Now those advocates say the kids' version of Amazon's Alexa won't forget what children tell it, even after parents try to delete the conversations. For that and other alleged privacy flaws they found while testing the service, they're now asking the Federal Trade Commission on Thursday to investigate whether it violates children's privacy laws.
"These are children talking in their own homes about anything and everything," said Josh Golin, who directs the Campaign for a Commercial Free Childhood. "Why is Amazon keeping these voice recordings?"
A coalition of groups led by Golin's organization and Georgetown University's Institute for Public Representation is filing a formal complaint with the FTC alleging that Amazon is violating the federal Children's Online Privacy Protection Act, known as COPPA, by holding onto a child's personal information longer than is reasonably necessary.
Amazon said in a statement that its Echo Dot Kids Edition is compliant with COPPA.
In one example the advocates captured on video, a child asks the device to remember some personal information, including her walnut allergy.
An adult later tries to delete all that information, which includes the voice recordings and written transcripts associated with them. But then, when the child asks what Alexa remembers, it still recalls that she's allergic to walnuts.
"This suggests that Amazon has designed the Echo Dot Kids Edition so that it can never forget what the child has said to it," the complaint says.
It also says that about 85 percent of the more than 2,000 games, quizzes and other Alexa "skills" aimed at kids did not have privacy policies posted. Such skills are generally produced by independent software developers or other third parties, not Amazon.
It's unclear whether the FTC will take up the complaint, since its investigations are rarely public. But the agency has been enforcing children's privacy rules more seriously in the past year, said Allison Fitzpatrick, a lawyer who helps companies comply with COPPA requirements and was not involved in the complaint.
That was the case earlier this week, when the agency issued a warning to a Ukrainian firm that its three dating apps appeared to violate COPPA because they were accessible to children, which led Google and Apple to pull them from their app stores. Earlier this year, the FTC imposed a $5.7 million fine on popular video-sharing app TikTok, the largest COPPA-related penalty since the law was enacted two decades ago.

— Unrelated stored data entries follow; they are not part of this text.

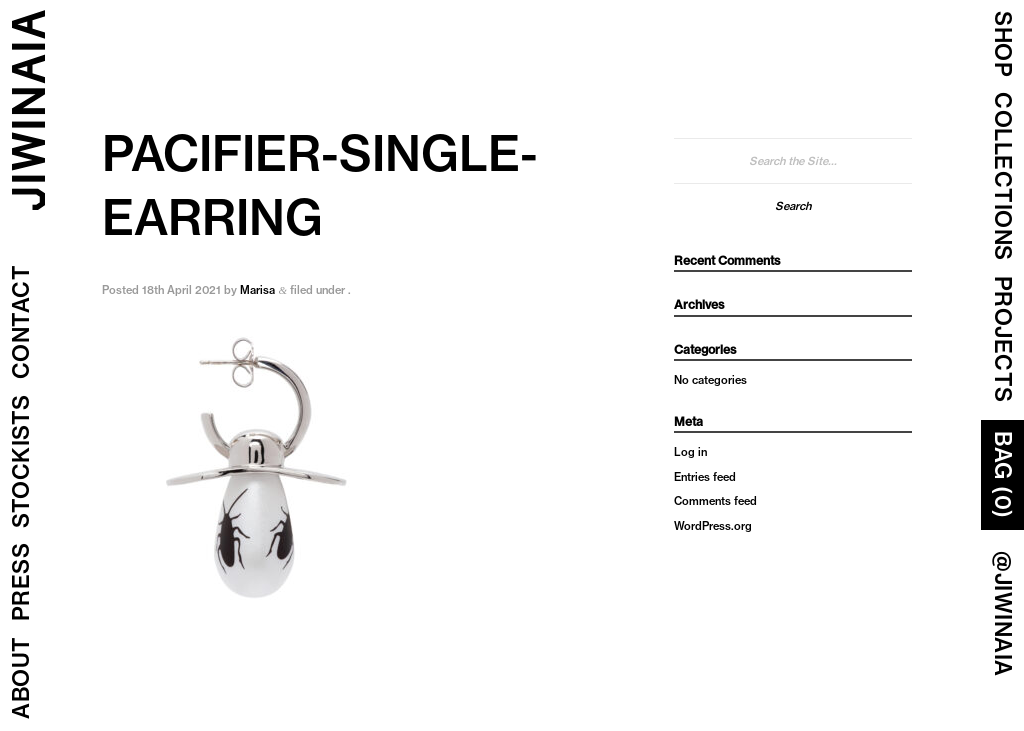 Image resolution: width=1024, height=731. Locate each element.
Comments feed (715, 501)
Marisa (257, 290)
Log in (690, 452)
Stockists (21, 462)
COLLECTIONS (1003, 176)
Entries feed (705, 477)
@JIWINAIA (1003, 614)
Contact (21, 322)
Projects (1003, 339)
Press (21, 582)
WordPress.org (713, 526)
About (21, 678)
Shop (1003, 44)
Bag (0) (1003, 475) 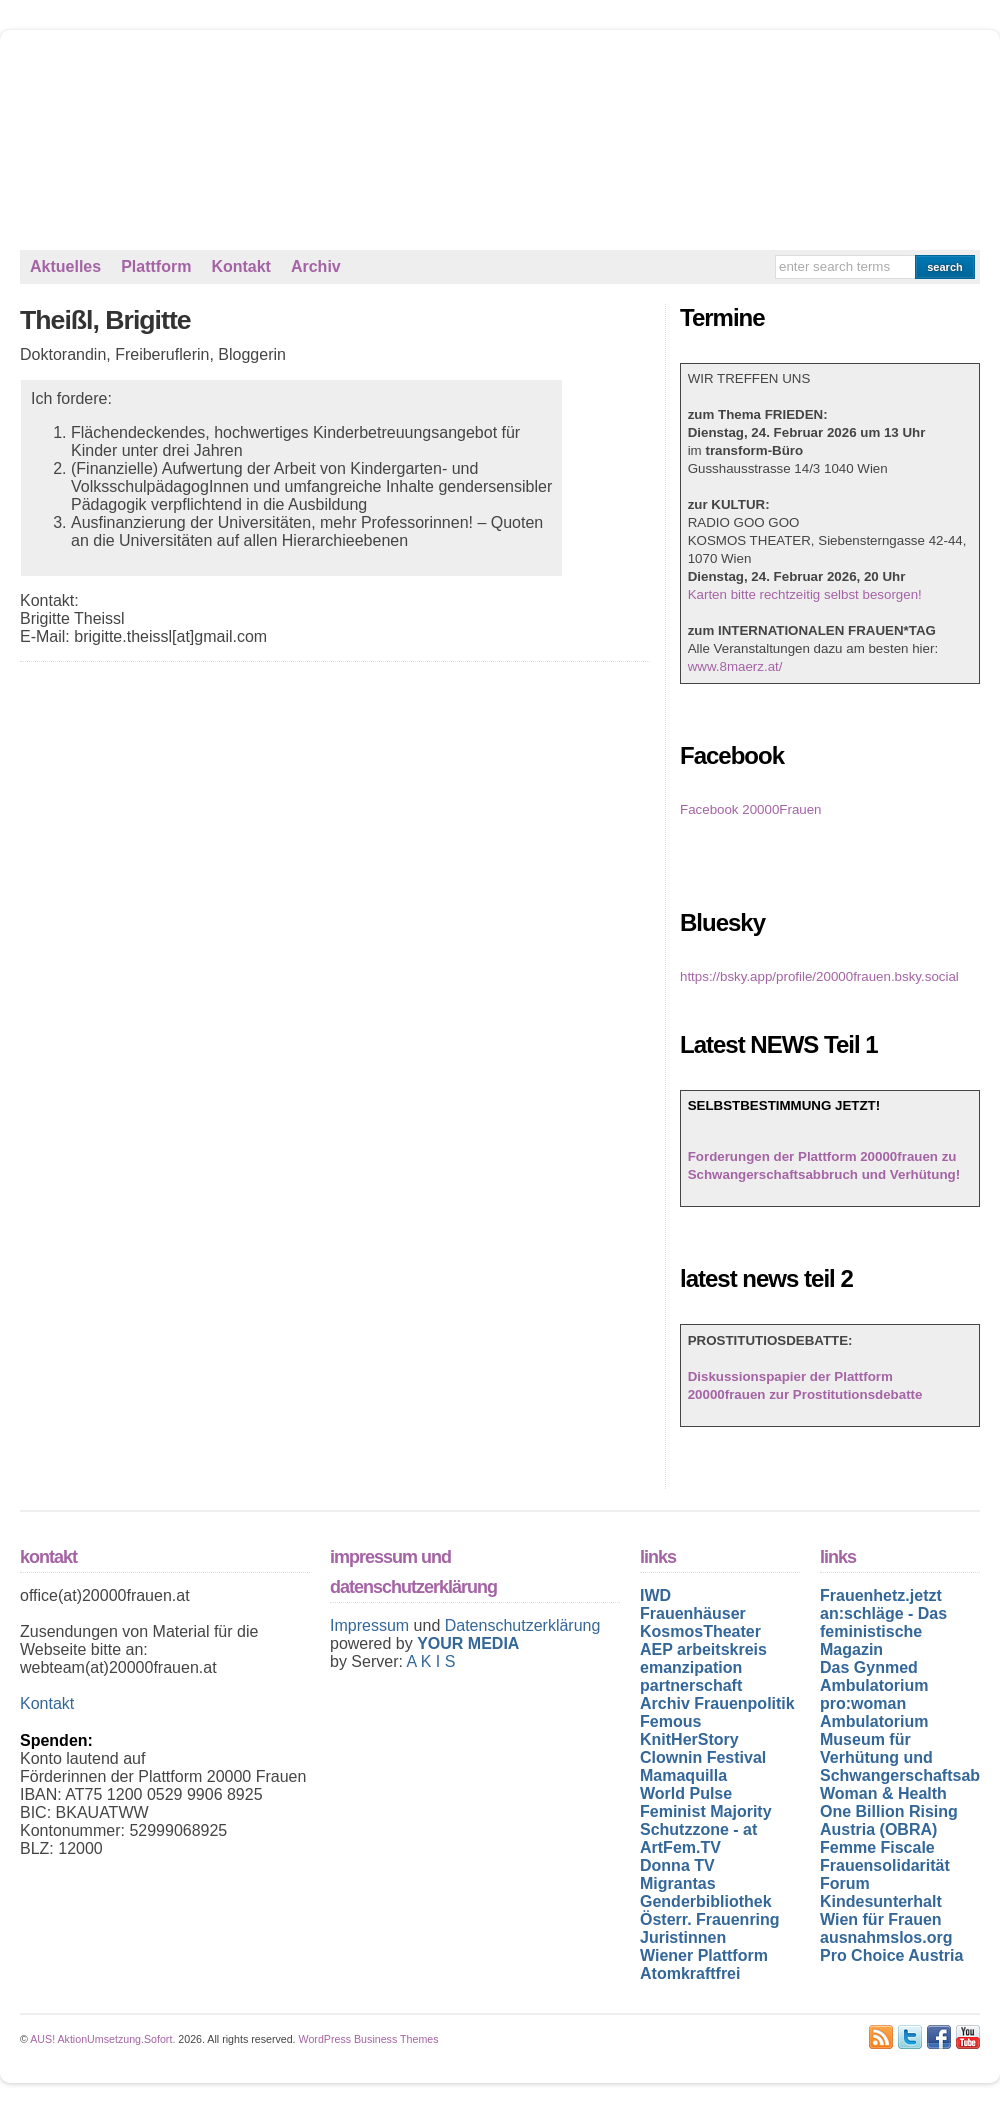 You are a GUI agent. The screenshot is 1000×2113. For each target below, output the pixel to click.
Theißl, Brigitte (105, 320)
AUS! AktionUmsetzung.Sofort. (102, 2039)
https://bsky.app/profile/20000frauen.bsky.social (819, 976)
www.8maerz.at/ (735, 666)
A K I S (430, 1661)
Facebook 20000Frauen (751, 809)
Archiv (316, 266)
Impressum (372, 1625)
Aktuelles (65, 266)
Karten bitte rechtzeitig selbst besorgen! (805, 594)
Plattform (156, 266)
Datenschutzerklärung (523, 1625)
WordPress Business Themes (369, 2039)
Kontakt (241, 266) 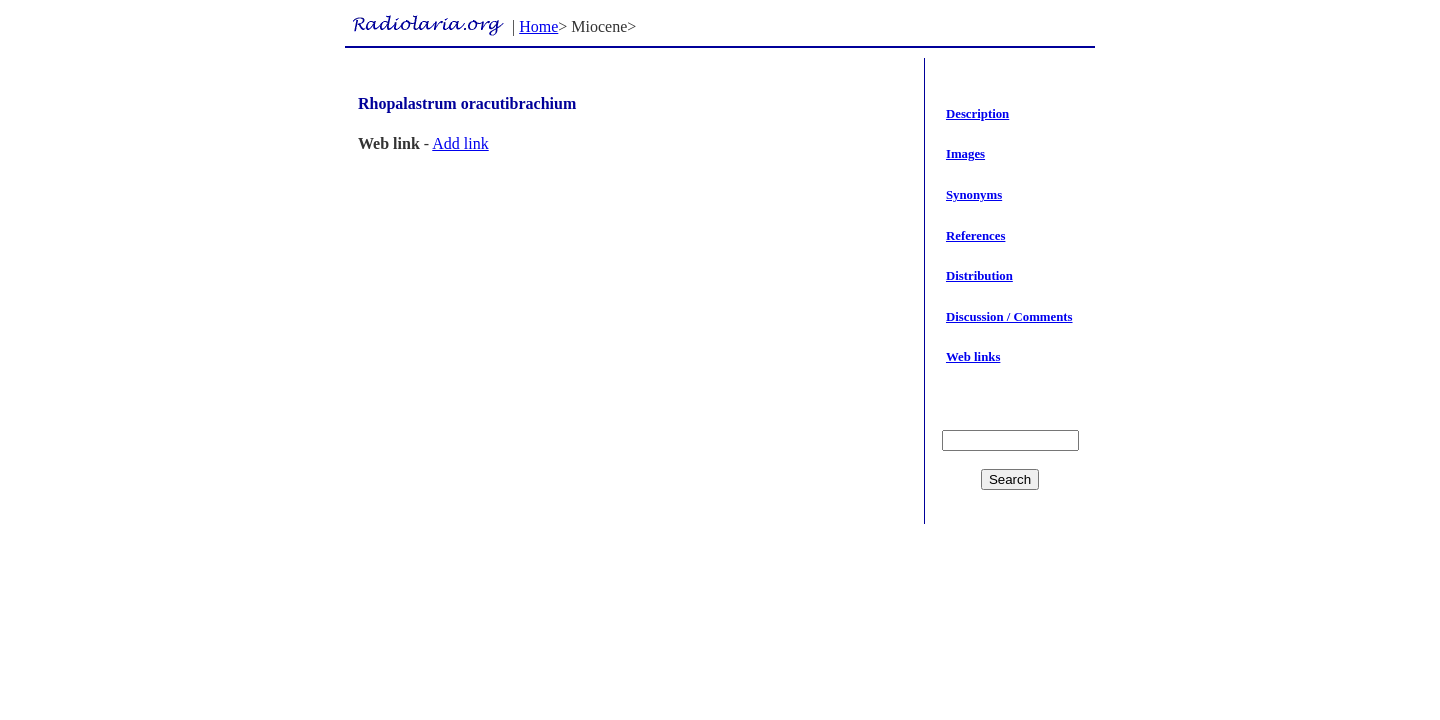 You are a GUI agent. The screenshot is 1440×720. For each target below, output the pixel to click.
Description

For the FTC to take notice, however, Fitzpatrick said there usually needs to be evidence of "real, actual harm," not just the theoretical harm she said advocacy groups often outline.
But Fitzpatrick said that, on their face, the new allegations against Amazon appear troubling. She said the FTC provides an exemption that enables a business to collect a child's voice recording without parental consent, but that's only for a temporary and specific purpose — such as to perform an online search or fulfill a verbal command.